Yes, that is correct. It is more accurate to call a &mut an exclusive borrow rather than a mutable borrow, and the exclusive borrow extends for as long as the (borrowed) return value lives. I agree that this under-documented. It would be backwards-incompatible to change, but perhaps some day there will be a way to relax it.

But I don't think some way to create the canonical relaxation would help you on it's own, here. (By canonical relaxation I mean: self is borrowed mutably for the extent of the call but borrowed in a shared manner for the lifetime of the returned value.) You still wouldn't be able to call next_row again until the returned value expires, because you can't get a new exclusive borrow of self while any shared borrows of self exist, either.

For example, what if in next_back you said self.columns = Vec::new()? Previously returned TypedRows would dangle. You and I know that you're not going to do this, but there's nothing in the signature of next_back that precludes this (and the signature is the contract).

You really do need some way to separate the borrow of the Vec from the borrow of the iterator in order to make RowCursor do what you wish. The canonical relaxation is more for "let me immutably use the object while the returned borrow is still outstanding".

I'm trying to hone in on your expectations, but I'm not sure I'm successfully doing so. I'm not sure exactly you mean by "normal Iterator" for example, do you have a specific example in mind? (slice::Iter and slice::IterMut use pointers and unsafe, so they're not a direct parallel.)

Anyway, I suppose the other approach you found is something like this?

pub struct RowIterator<'a> {
    columns: &'a [ColumnSpec],
    row_iter: <Vec<Row> as IntoIterator>::IntoIter,
}

impl<'a> Iterator for RowIterator<'a> {
    type Item = TypedRow<'a>;

    fn next(&mut self) -> Option<TypedRow<'a>> {
        let row = self.row_iter.next()?;
        Some(TypedRow::new(row, self.columns))
        //                      ^^^^^^^^^^^^ must be &'a [ColumnSpec]
    }
}

So how are you managing to return something containing a &'a [ColumnSpec] when your owned version is "trapped" behind a shorter-borrowed &mut Self? self.columns is creating a copy, because shared references implement Copy. You're copying out from behind self to escape the "trap".

&mut does not implement Copy (nor Clone), so if you change columns to &mut 'a [ColumnSpec], you'll get a lifetime error instead. In that case, self.columns must be borrowed from self (you can't avoid the "trap"), and that borrow cannot be longer than the one of &mut Self.

If you make things more explicit to avoid inference, the error in the &mut case becomes somewhat more clear.

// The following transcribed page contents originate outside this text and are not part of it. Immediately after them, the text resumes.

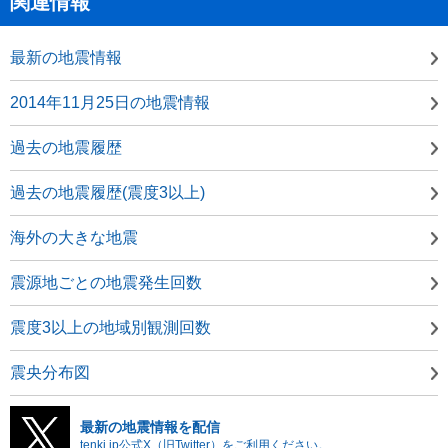
関連情報
最新の地震情報
2014年11月25日の地震情報
過去の地震履歴
過去の地震履歴(震度3以上)
海外の大きな地震
震源地ごとの地震発生回数
震度3以上の地域別観測回数
震央分布図
最新の地震情報を配信
tenki.jp公式X（旧Twitter）をご利用ください。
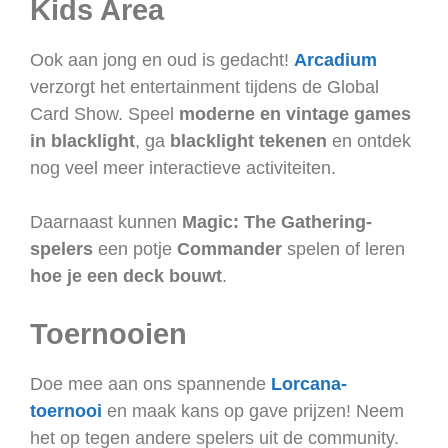
Kids Area
Ook aan jong en oud is gedacht!
Arcadium
verzorgt het entertainment tijdens de Global
Card Show. Speel
moderne en vintage games
in blacklight
, ga
blacklight tekenen
en ontdek
nog veel meer interactieve activiteiten.
Daarnaast kunnen
Magic: The Gathering-
spelers
een potje
Commander
spelen of leren
hoe je een deck bouwt
.
Toernooien
Doe mee aan ons spannende
Lorcana-
toernooi
en maak kans op gave prijzen! Neem
het op tegen andere spelers uit de community.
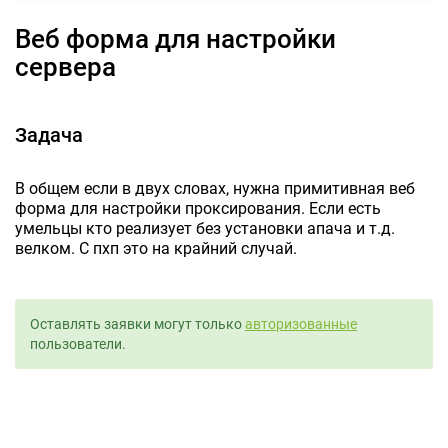
Веб форма для настройки
сервера
Задача
В общем если в двух словах, нужна примитивная веб
форма для настройки проксирования. Если есть
умельцы кто реализует без установки апача и т.д.
велком. С пхп это на крайний случай.
Оставлять заявки могут только
авторизованные
пользователи.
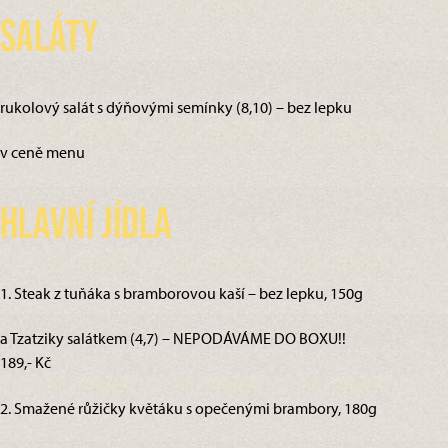
Saláty
rukolový salát s dýňovými semínky (8,10) – bez lepku
v ceně menu
Hlavní jídla
1. Steak z tuňáka s bramborovou kaší – bez lepku, 150g
a Tzatziky salátkem (4,7) – NEPODÁVÁME DO BOXU!!
189,- Kč
2. Smažené růžičky květáku s opečenými brambory, 180g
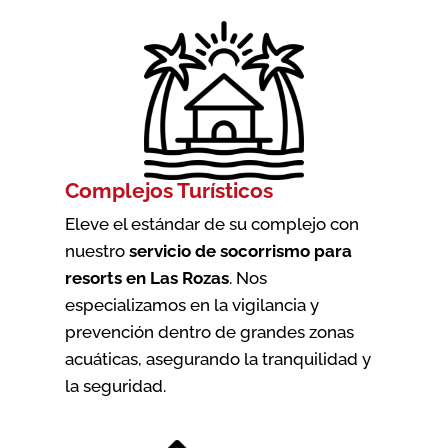
Complejos Turísticos
Eleve el estándar de su complejo con
nuestro
servicio de socorrismo para
resorts en Las Rozas
. Nos
especializamos en la vigilancia y
prevención dentro de grandes zonas
acuáticas, asegurando la tranquilidad y
la seguridad.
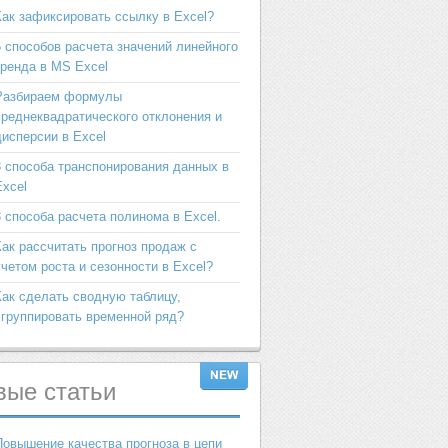
Как зафиксировать ссылку в Excel?
5 способов расчета значений линейного
тренда в MS Excel
Разбираем формулы
среднеквадратического отклонения и
дисперсии в Excel
3 способа транспонирования данных в
Excel
3 способа расчета полинома в Excel.
Как рассчитать прогноз продаж с
учетом роста и сезонности в Excel?
Как сделать сводную таблицу,
сгруппировать временной ряд?
вые
статьи
Повышение качества прогноза в цепи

Does this help your understanding any? I feel I more described "why does the working version work" rather than "why doesn't the non-working version work", so I'm not confident I'm actually helping...


The idea that the compiler should point this out is an interesting one. I think there's a few reasons why it doesn't:

  • &mut to & is usually a pretty significant change
  • Changing the method signatures of a separate type is an even more significant change
    • And your OP would need both changes in order to compile
  • If &mut were Copy, that may also be a solution, so being able to make the suggestion is somewhat indirect

I.e. this may be too high-level of a suggestion for the compiler to confidently make.

1 Like

Compilers aren't smart enough. They find a problem in a function and reason it is something incorrect in that function; rather than reason that a perfectly valid function it calls has not been written to be useful.